Landesrechnungshof als Vermittler
Da zwischen den Unis und dem Bildungsministerium bis heute keine Einigkeit über den tatsächlichen Finanzbedarf herrscht, wurde vom Land eine unabhängige Prüfung der wirtschaftlichen Situation der Hochschulen durch den Landesrechnungshof veranlasst. „Ich bin zuversichtlich, dass sich auf dieser Grundlage ein Konsens zwischen Landesregierung und Universitäten über die Finanzausstattung herstellen lässt“ teilt der Bildungs- und Wissenschaftsminister Mathias Brodkorb (SPD) mit. Noch herrscht Unklarheit, wann Ergebnisse vorliegen werden. Rektorin Weber erhofft sich von der Prüfung, dass sich „eine chronische Unterfinanzierung alsbald bestätigen wird“.

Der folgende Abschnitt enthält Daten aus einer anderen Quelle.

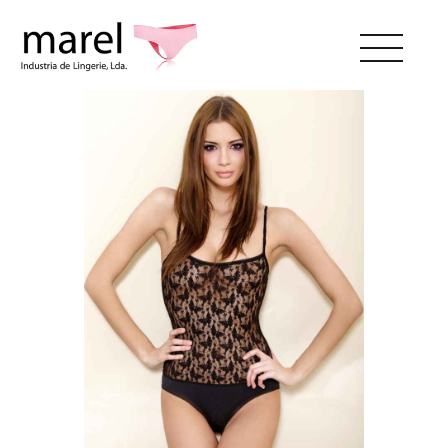
SOBRE NÓS
CATÁLOGO
SWEET LADY
CONTACTOS
ÁREA RESERVADA
PT
EN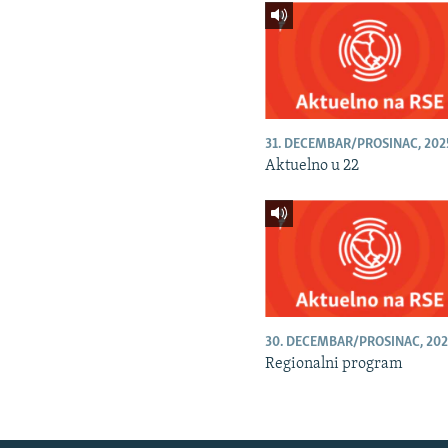
31. DECEMBAR/PROSINAC, 202
Aktuelno u 22
30. DECEMBAR/PROSINAC, 202
Regionalni program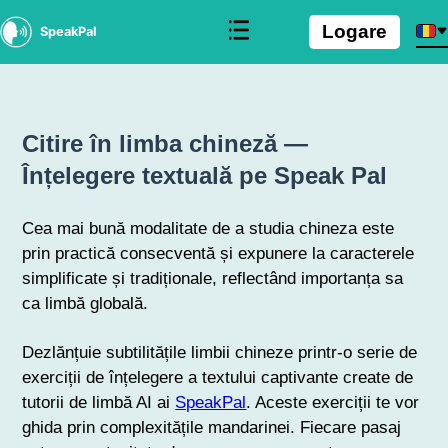
Logare
SpeakPal
Citire în limba chineză —
Înțelegere textuală pe Speak Pal
Cea mai bună modalitate de a studia chineza este
prin practică consecventă și expunere la caracterele
simplificate și tradiționale, reflectând importanța sa
ca limbă globală.
Dezlănțuie subtilitățile limbii chineze printr-o serie de
exerciții de înțelegere a textului captivante create de
tutorii de limbă AI ai
SpeakPal
. Aceste exerciții te vor
ghida prin complexitățile mandarinei. Fiecare pasaj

Auch der Ministerpräsident Erwin Sellering (SPD) äußerte sich in einem Brief zuversichtlich, das mit Hilfe eines Wirtschaftsprüfers bald eine Lösung in diesem Streit gefunden werden kann. Ursprünglich baten die Rektorin Weber und ihr Rostocker Kollege Wolfgang Scharek noch vor der Haushaltsdebatte um ein Gespräch mit dem Regierungschef. Sellering sagte dies ab und begründete schriftlich, dass er jederzeit an einem sachlichen Gespräch interessiert sei, dies aber nicht möglich gewesen wäre, weil die Rektoren öffentlichen Druck aufbauten, um den Bildungsminister zu einer bestimmten Handlungsweise zu drängen. Weber wollte dieses Politikverständnis nicht kommentieren.